Task goal:
Only these lines are needed: the first line of the entries below through the line with "can’t think of", each returned exactly.

Records for the exercise:
------------------------------------------------------------------------
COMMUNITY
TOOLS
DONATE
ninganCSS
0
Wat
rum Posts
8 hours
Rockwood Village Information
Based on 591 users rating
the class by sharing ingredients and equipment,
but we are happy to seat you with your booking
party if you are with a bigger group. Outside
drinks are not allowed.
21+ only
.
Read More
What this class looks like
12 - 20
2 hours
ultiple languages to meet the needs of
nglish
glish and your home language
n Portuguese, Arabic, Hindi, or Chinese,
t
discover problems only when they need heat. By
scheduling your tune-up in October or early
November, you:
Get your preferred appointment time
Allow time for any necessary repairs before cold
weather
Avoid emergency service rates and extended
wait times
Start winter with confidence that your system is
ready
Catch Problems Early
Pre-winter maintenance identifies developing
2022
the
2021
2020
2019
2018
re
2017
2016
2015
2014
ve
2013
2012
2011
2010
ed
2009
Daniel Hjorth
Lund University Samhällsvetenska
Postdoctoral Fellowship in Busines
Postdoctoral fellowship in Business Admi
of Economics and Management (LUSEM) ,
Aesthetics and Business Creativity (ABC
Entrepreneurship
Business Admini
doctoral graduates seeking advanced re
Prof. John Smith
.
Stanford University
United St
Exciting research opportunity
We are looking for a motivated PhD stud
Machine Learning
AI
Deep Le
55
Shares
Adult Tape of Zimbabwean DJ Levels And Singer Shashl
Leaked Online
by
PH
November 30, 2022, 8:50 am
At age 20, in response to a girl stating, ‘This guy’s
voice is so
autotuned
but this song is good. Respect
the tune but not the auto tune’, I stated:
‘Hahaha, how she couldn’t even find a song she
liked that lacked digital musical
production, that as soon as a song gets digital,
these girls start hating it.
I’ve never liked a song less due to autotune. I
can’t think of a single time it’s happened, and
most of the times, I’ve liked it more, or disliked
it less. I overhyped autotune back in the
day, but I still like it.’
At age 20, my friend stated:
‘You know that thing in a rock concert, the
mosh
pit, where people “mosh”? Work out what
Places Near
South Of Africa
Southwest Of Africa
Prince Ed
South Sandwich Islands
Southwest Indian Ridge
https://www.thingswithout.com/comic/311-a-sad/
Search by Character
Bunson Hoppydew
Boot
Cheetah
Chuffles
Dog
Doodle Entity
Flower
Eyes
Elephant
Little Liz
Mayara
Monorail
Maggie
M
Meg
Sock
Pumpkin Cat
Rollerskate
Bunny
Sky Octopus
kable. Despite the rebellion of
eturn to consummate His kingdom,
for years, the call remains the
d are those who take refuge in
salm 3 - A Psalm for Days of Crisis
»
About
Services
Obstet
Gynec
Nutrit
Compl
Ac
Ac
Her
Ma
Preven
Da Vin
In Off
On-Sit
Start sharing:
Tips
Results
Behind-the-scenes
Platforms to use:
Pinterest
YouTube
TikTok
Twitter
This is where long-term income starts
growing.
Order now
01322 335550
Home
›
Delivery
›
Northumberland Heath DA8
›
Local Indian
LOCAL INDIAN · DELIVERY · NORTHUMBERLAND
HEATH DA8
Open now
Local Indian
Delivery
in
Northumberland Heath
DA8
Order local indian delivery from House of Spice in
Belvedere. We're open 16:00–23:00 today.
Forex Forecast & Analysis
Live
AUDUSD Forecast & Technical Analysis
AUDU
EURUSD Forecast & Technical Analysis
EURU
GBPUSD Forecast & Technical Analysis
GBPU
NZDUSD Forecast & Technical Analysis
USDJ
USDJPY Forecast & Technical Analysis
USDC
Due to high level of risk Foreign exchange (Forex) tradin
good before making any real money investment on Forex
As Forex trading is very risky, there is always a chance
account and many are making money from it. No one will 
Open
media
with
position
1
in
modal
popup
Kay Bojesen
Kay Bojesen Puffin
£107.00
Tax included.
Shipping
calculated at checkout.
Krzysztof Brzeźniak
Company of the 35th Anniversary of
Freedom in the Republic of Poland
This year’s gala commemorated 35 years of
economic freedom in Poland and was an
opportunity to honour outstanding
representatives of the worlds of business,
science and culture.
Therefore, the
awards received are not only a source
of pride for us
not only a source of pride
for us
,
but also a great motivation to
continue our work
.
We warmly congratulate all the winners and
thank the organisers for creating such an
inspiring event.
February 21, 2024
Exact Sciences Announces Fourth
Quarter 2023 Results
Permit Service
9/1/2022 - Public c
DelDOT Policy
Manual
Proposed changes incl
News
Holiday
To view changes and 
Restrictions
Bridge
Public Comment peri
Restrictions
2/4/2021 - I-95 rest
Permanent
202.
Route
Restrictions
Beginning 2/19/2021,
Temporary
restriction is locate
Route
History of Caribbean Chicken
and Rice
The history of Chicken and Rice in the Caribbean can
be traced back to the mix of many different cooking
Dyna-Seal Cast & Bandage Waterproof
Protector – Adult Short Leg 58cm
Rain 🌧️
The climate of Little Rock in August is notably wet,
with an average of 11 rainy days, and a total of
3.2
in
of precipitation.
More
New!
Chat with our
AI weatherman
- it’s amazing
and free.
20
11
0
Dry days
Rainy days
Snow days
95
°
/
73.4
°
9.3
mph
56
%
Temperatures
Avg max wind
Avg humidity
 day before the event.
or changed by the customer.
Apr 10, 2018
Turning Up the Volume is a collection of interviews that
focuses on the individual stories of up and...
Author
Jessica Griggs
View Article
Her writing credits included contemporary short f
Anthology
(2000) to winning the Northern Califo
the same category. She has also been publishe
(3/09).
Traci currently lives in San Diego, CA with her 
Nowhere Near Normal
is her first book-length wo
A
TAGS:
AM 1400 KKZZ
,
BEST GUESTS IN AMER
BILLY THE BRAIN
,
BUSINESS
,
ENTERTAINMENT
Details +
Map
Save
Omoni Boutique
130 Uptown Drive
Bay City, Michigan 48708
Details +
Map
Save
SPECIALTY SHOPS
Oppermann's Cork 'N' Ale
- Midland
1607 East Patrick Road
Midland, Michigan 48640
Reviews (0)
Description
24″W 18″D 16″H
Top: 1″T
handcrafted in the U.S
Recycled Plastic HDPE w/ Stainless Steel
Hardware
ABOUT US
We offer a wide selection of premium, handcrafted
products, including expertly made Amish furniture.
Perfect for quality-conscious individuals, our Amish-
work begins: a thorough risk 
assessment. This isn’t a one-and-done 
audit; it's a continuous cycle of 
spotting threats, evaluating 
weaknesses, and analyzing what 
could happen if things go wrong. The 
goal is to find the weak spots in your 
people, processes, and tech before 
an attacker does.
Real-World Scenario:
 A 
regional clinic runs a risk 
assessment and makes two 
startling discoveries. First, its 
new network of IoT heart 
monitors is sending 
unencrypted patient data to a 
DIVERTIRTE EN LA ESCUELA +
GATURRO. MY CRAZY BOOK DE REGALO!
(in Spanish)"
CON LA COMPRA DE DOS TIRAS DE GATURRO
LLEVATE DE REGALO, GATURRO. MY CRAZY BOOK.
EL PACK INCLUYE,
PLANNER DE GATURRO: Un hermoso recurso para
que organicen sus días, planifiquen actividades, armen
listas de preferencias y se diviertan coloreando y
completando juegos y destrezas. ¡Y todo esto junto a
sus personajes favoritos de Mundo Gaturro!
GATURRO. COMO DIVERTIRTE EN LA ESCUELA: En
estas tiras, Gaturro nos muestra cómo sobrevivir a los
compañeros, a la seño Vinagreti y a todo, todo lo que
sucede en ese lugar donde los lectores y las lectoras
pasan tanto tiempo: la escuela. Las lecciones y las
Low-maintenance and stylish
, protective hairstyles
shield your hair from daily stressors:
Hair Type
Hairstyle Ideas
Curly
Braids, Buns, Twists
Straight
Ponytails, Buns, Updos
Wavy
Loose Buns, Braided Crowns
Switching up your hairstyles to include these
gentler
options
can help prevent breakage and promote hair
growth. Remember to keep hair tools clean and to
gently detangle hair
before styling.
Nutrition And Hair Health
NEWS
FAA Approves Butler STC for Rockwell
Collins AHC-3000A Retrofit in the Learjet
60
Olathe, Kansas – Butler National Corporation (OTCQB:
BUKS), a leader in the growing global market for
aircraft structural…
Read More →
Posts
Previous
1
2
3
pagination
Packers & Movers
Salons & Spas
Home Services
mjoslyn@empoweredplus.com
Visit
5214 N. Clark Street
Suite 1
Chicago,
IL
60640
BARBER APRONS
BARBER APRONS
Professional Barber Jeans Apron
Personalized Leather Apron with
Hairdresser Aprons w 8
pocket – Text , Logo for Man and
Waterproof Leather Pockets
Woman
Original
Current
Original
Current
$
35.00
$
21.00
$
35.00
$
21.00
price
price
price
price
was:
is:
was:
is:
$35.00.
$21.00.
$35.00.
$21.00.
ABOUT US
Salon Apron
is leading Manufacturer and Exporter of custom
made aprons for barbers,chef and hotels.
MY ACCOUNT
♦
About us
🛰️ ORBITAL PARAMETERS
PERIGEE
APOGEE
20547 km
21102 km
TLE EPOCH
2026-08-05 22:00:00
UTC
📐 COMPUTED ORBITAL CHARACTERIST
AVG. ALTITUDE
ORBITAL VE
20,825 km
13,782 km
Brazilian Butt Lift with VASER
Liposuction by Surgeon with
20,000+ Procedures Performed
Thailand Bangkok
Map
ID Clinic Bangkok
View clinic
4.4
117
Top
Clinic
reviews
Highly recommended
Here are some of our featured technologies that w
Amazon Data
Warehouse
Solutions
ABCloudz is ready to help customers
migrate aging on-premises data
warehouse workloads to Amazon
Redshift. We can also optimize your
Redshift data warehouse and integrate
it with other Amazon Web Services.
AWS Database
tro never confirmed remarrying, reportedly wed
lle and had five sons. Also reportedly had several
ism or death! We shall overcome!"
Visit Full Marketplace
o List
------------------------------------------------------------------------
Result of this task:
COMMUNITY
TOOLS
DONATE
ninganCSS
0
Wat
rum Posts
8 hours
Rockwood Village Information
Based on 591 users rating
the class by sharing ingredients and equipment,
but we are happy to seat you with your booking
party if you are with a bigger group. Outside
drinks are not allowed.
21+ only
.
Read More
What this class looks like
12 - 20
2 hours
ultiple languages to meet the needs of
nglish
glish and your home language
n Portuguese, Arabic, Hindi, or Chinese,
t
discover problems only when they need heat. By
scheduling your tune-up in October or early
November, you:
Get your preferred appointment time
Allow time for any necessary repairs before cold
weather
Avoid emergency service rates and extended
wait times
Start winter with confidence that your system is
ready
Catch Problems Early
Pre-winter maintenance identifies developing
2022
the
2021
2020
2019
2018
re
2017
2016
2015
2014
ve
2013
2012
2011
2010
ed
2009
Daniel Hjorth
Lund University Samhällsvetenska
Postdoctoral Fellowship in Busines
Postdoctoral fellowship in Business Admi
of Economics and Management (LUSEM) ,
Aesthetics and Business Creativity (ABC
Entrepreneurship
Business Admini
doctoral graduates seeking advanced re
Prof. John Smith
.
Stanford University
United St
Exciting research opportunity
We are looking for a motivated PhD stud
Machine Learning
AI
Deep Le
55
Shares
Adult Tape of Zimbabwean DJ Levels And Singer Shashl
Leaked Online
by
PH
November 30, 2022, 8:50 am
At age 20, in response to a girl stating, ‘This guy’s
voice is so
autotuned
but this song is good. Respect
the tune but not the auto tune’, I stated:
‘Hahaha, how she couldn’t even find a song she
liked that lacked digital musical
production, that as soon as a song gets digital,
these girls start hating it.
I’ve never liked a song less due to autotune. I
can’t think of a single time it’s happened, and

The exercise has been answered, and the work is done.